Biz, daha sonra Cumhuriyeti kurduk. Bizimle birlikte çabayı veren o bütün mazlum ülkeler; ‘Türkiye, Cumhuriyet kurdu; o vakit biz de Cumhuriyet kuruyoruz’ dediler. Tamamı Cumhuriyet kurdular. Verdiğimiz uğraş, dünyadaki bütün toplumlar için, mazlum ülkeler için örnek oldu. Cezayir’in kurtuluşunda, genç çocuklar hayatlarını verirken; göğüslerinde Mustafa Kemal Atatürk’ün fotoğrafları vardı. Zira biliyorlardı ki, o bir ulusal gayret verdi, ülkesinin bağımsızlığını kazandı.
‘ÜRETEN BİR TÜRKİYE…’
Bundan sonraki uğraşımız, akıl ve bilgi gayreti. Bilimde, teknolojide gelişme gayreti. Dünyayla rekabet etme uğraşı. Her birinizin cep telefonları var. Ancak, hiçbiri Türkiye’de üretilmiyor. Türkiye, teknolojisi gelişmiş eserlerin pazarı değil; birebir vakitte üreticisi olmak zorundadır. Onu biz ürettiğimiz vakit dünyayla rekabet edebileceğiz. O nedenle yeni yol; bilimde ve teknolojide ilerleme yoludur. Bilimde ve teknolojide ilerleyen bir ülke, dünyanın her tarafından saygınlık kazanan bir ülke olur. Ve bu çerçevede çalışan ülkeler hem gelir elde ederler, hem de refah düzeylerini yükseltirler… Bunun gayretini veriyoruz artık: Büyüyen bir Türkiye, kalkınan bir Türkiye, tarihi ile onur duyan bir Türkiye, dünya ile rekabet eden bir Türkiye, üniversiteleri bilgi üreten bir Türkiye, çocuklarımızın geleceğini yurt dışında değil, kendi ülkesinde çalışarak kazanarak elde edebileceği ve bu itimadı duyabildiği bir Türkiye… Hepimizin ortak isteği budur.
‘AKLIMIZI KULLANARAK HOŞ ŞEYLERİ KEŞFEDEBİLİRİZ’

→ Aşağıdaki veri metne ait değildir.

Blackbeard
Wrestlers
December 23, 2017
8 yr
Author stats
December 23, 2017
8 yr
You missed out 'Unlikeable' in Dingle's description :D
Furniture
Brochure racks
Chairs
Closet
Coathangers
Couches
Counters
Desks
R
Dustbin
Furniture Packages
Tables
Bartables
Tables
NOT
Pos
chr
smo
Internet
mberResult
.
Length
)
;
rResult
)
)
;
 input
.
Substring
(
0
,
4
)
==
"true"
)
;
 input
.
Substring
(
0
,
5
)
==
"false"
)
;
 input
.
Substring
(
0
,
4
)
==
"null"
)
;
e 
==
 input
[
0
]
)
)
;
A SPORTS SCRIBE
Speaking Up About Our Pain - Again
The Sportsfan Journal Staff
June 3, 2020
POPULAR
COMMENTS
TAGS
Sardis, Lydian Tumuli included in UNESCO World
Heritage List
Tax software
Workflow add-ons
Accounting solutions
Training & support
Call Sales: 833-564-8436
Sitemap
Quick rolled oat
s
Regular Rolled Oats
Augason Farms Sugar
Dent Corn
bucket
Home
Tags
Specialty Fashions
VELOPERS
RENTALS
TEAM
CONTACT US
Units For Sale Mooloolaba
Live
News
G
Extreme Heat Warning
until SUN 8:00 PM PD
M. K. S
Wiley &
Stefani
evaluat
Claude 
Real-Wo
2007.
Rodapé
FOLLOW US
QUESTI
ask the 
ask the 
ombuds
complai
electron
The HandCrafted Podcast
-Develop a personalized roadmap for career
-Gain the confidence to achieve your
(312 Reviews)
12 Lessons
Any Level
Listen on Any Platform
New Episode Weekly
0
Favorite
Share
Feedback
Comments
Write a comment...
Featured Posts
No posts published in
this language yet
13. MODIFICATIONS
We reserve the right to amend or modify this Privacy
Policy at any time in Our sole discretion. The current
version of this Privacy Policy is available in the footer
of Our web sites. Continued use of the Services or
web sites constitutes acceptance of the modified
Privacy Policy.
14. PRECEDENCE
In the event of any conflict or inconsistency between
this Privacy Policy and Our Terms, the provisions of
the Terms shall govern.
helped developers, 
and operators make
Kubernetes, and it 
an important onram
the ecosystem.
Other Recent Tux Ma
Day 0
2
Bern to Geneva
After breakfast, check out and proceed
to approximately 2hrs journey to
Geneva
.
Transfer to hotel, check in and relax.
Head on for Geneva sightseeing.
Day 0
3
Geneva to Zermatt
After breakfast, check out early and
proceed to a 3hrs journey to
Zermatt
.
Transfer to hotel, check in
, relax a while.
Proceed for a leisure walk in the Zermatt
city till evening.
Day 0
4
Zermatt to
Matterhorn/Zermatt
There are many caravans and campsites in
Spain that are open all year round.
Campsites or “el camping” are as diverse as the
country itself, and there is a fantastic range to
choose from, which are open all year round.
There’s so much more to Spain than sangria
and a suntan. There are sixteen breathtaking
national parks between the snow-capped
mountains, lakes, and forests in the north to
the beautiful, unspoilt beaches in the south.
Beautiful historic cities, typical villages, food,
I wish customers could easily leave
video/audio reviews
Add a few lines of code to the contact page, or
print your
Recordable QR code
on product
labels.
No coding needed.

Farklı kanıdan korkmamalıyız. Farklı niyet kadar pahalı bir şey yoktur. Farklı niyet tıpkı vakitte sağlıklı bir tartışma yeri de yaratır. Örnek: Newton, başına bir elma düşüyor. Elma neden üst gitmedi de aşağı düştü. Farklı düşündü. Farklı düşünme, yerçekimi kanununu buldu. Katılırız yahut katılmayız; ancak insanın, ulu yaradanın bize verdiği en kıymetli şey akıldır. Aklımızı kullanarak, hoş şeyleri keşfedebiliriz. Ve bunu insanlığın hizmetine sunabiliriz.
Mansur Yavaş’tan istediğim tek şeydi: Ankara’yı, Mustafa Kemal Atatürk’ün özlediği bir başşehir yap. Ankara, sahiden Mustafa Kemal Atatürk’ün kurduğu, geliştirmek istediği ileri atılımlar yapan bir başşehir yapalım diye… Bunu yapıyor. Kendisi ile gurur duyuyoruz.”